INSTRUCTIONS FOR THE TASK:
In the entries below, find the line with "Image resolution: width=1280, height=1150." and the line with "Loja Virtual (401, 273)". Print those two and everything between them exactly, and nothing else.

RECORDS SHOWN:
↓↓↓
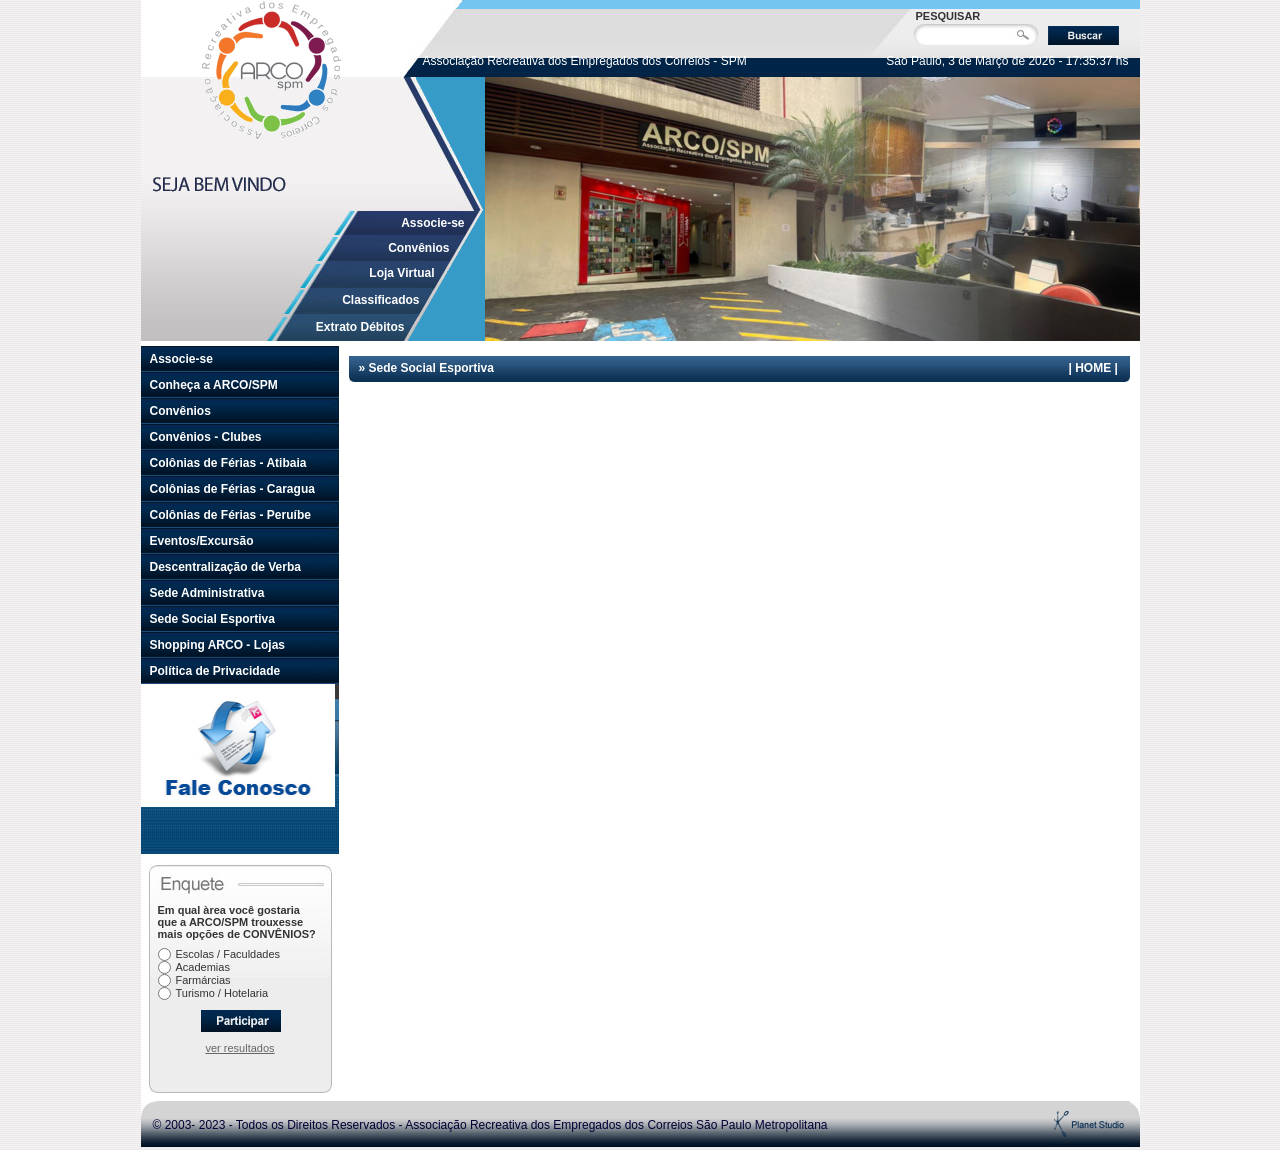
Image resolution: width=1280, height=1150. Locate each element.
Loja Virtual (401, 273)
↑↑↑
↓↓↓
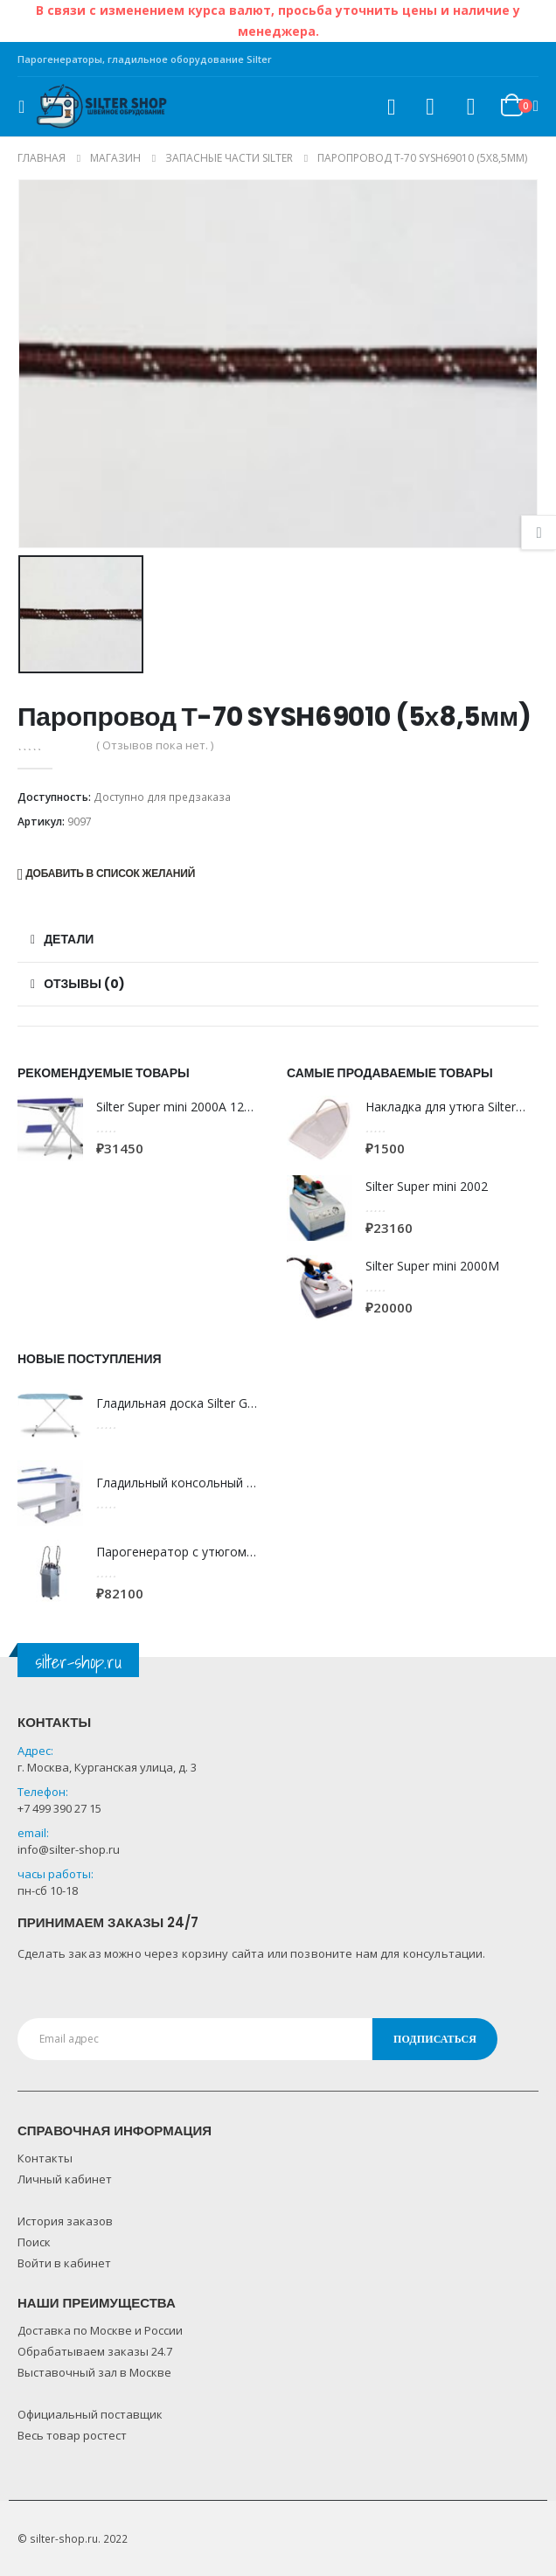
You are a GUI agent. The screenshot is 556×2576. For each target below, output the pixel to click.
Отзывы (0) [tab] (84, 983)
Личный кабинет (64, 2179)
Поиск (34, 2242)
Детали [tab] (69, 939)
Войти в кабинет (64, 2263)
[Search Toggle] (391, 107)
↑↑↑
WRITTEN ANSWER:
Image resolution: width=1280, height=1150. Locate each element.
Loja Virtual (401, 273)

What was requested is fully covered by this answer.